▶ **Data section**
_ _ _ _ _ _ _
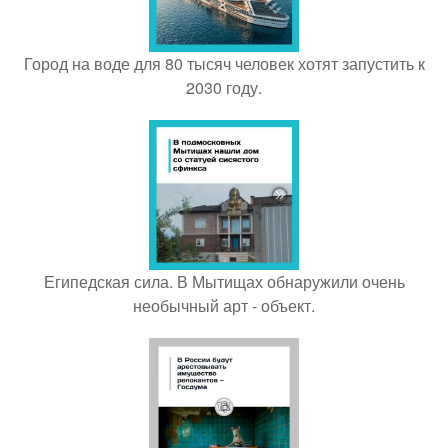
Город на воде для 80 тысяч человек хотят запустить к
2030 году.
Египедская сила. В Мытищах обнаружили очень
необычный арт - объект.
_ _ _ _ _ _ _
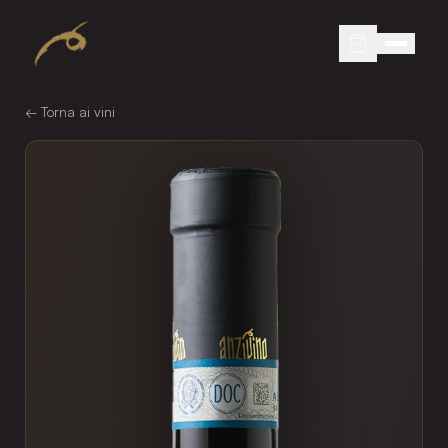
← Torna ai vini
_ _ _ _ _ _ _
▶ **Required action**
Since only part of the listing is wanted, copy exactly the lines from the one holding "Город на воде" to the one holding "необычный арт - объект.", both included.

▶ **Response to this exercise**
Город на воде для 80 тысяч человек хотят запустить к
2030 году.
Египедская сила. В Мытищах обнаружили очень
необычный арт - объект.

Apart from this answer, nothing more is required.